I do agree with you, though, that the leg is a pretty efficient locomotor system. You'd need a very unusual planetary terrain for wheels to have a distinct energy advantage over legs -- say a planetary landscape made mostly of sheets of volcanic glass, or ice? Or, more likely, in a fluid medium of some kind as was mentioned earlier.
-- qt75rx1, Mar 24 2008


Yes, prokaryotic flagellae are driven by rotary pumps. And ATPases (including those in eukaryotes) are basically the same - molecular rotary motors. However, it's hard to see how you'd scale this up beyond the molecular level.
-- MaxwellBuchanan, Mar 24 2008


We do actually seem to be descended from eucaryotic flagellates, if not procaryotic ones. However, just because individual cells had rotary parts, it wouldn't follow that multicellular relatives would then have actual rotary organs. After all, we have leucocytes but that doesn't make us amorphous blobs which eat by engulfing things.
-- nineteenthly, Mar 24 2008


//that doesn't make us amorphous blobs which eat by engulfing things.// You don't have Burger King where you live?

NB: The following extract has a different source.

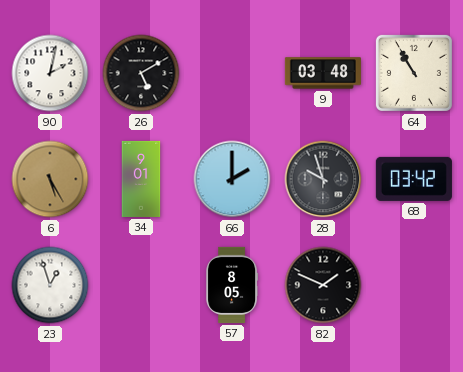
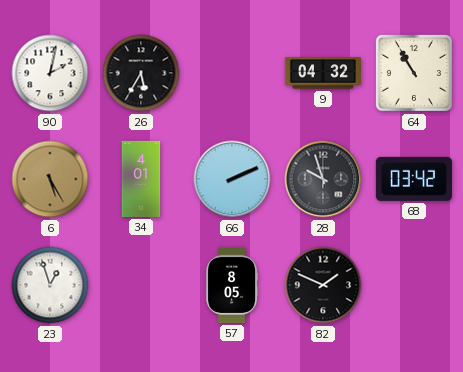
26: 5:10 -> 5:35
9: 03:48 -> 04:32
34: 9:01 -> 4:01
66: 2:00 -> 2:11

Actually, eukaryotic flagellae don't rotate like prokaryotic ones; they beat back and forth, or to and fro (depending on the species).
-- MaxwellBuchanan, Mar 24 2008


Got it. Wheels would not always be great in the woods. But how about retractable wheels, like my kid has on her skates? Now THAT would be sweet.
-- bneal27, Mar 25 2008


Does anyone else find it ironic that we started off talking about square things and are now discussing round things?
-- nineteenthly, Mar 25 2008


Such is the way conversations meander and flow.
-- qt75rx1, Mar 25 2008


Well, you could say we're now talking balls. Maybe i was already doing that.